**About this exercise**
Output all the data below verbatim.

Saved entries
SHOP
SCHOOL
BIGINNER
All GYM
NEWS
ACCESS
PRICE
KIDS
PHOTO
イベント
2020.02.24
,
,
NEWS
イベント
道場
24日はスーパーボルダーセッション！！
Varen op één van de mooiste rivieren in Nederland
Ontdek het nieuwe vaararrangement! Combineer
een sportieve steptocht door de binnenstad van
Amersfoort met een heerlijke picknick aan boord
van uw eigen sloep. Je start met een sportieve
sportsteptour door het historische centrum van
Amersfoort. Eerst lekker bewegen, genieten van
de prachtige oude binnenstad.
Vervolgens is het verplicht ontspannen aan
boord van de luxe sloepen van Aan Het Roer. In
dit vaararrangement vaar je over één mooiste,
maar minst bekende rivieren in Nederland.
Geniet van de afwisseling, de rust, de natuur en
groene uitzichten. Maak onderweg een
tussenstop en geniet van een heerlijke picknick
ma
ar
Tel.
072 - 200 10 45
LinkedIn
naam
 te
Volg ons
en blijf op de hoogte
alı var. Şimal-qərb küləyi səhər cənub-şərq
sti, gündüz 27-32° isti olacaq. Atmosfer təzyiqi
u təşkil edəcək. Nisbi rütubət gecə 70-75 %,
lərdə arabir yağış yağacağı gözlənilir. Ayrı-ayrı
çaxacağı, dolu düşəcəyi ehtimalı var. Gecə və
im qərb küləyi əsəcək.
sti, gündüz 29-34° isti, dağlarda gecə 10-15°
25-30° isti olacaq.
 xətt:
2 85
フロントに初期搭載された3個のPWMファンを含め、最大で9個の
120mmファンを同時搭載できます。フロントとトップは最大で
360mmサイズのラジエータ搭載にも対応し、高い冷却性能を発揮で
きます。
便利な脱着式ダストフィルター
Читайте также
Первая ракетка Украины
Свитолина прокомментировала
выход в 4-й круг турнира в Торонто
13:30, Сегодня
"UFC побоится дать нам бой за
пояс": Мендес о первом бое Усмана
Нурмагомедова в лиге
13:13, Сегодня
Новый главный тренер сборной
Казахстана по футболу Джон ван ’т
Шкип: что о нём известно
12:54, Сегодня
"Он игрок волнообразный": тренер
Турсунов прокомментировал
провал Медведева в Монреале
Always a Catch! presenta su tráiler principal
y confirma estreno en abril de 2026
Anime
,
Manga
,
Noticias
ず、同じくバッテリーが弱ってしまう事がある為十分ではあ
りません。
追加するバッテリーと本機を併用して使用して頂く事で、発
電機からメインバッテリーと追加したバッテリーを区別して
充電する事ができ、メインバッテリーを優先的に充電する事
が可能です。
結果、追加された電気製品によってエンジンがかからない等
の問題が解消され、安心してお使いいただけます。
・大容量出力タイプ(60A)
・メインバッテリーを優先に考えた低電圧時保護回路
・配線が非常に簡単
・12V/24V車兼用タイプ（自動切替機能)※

**Written solution**
SHOP
SCHOOL
BIGINNER
All GYM
NEWS
ACCESS
PRICE
KIDS
PHOTO
イベント
2020.02.24
,
,
NEWS
イベント
道場
24日はスーパーボルダーセッション！！
Varen op één van de mooiste rivieren in Nederland
Ontdek het nieuwe vaararrangement! Combineer
een sportieve steptocht door de binnenstad van
Amersfoort met een heerlijke picknick aan boord
van uw eigen sloep. Je start met een sportieve
sportsteptour door het historische centrum van
Amersfoort. Eerst lekker bewegen, genieten van
de prachtige oude binnenstad.
Vervolgens is het verplicht ontspannen aan
boord van de luxe sloepen van Aan Het Roer. In
dit vaararrangement vaar je over één mooiste,
maar minst bekende rivieren in Nederland.
Geniet van de afwisseling, de rust, de natuur en
groene uitzichten. Maak onderweg een
tussenstop en geniet van een heerlijke picknick
ma
ar
Tel.
072 - 200 10 45
LinkedIn
naam
 te
Volg ons
en blijf op de hoogte
alı var. Şimal-qərb küləyi səhər cənub-şərq
sti, gündüz 27-32° isti olacaq. Atmosfer təzyiqi
u təşkil edəcək. Nisbi rütubət gecə 70-75 %,
lərdə arabir yağış yağacağı gözlənilir. Ayrı-ayrı
çaxacağı, dolu düşəcəyi ehtimalı var. Gecə və
im qərb küləyi əsəcək.
sti, gündüz 29-34° isti, dağlarda gecə 10-15°
25-30° isti olacaq.
 xətt:
2 85
フロントに初期搭載された3個のPWMファンを含め、最大で9個の
120mmファンを同時搭載できます。フロントとトップは最大で
360mmサイズのラジエータ搭載にも対応し、高い冷却性能を発揮で
きます。
便利な脱着式ダストフィルター
Читайте также
Первая ракетка Украины
Свитолина прокомментировала
выход в 4-й круг турнира в Торонто
13:30, Сегодня
"UFC побоится дать нам бой за
пояс": Мендес о первом бое Усмана
Нурмагомедова в лиге
13:13, Сегодня
Новый главный тренер сборной
Казахстана по футболу Джон ван ’т
Шкип: что о нём известно
12:54, Сегодня
"Он игрок волнообразный": тренер
Турсунов прокомментировал
провал Медведева в Монреале
Always a Catch! presenta su tráiler principal
y confirma estreno en abril de 2026
Anime
,
Manga
,
Noticias
ず、同じくバッテリーが弱ってしまう事がある為十分ではあ
りません。
追加するバッテリーと本機を併用して使用して頂く事で、発
電機からメインバッテリーと追加したバッテリーを区別して
充電する事ができ、メインバッテリーを優先的に充電する事
が可能です。
結果、追加された電気製品によってエンジンがかからない等
の問題が解消され、安心してお使いいただけます。
・大容量出力タイプ(60A)
・メインバッテリーを優先に考えた低電圧時保護回路
・配線が非常に簡単
・12V/24V車兼用タイプ（自動切替機能)※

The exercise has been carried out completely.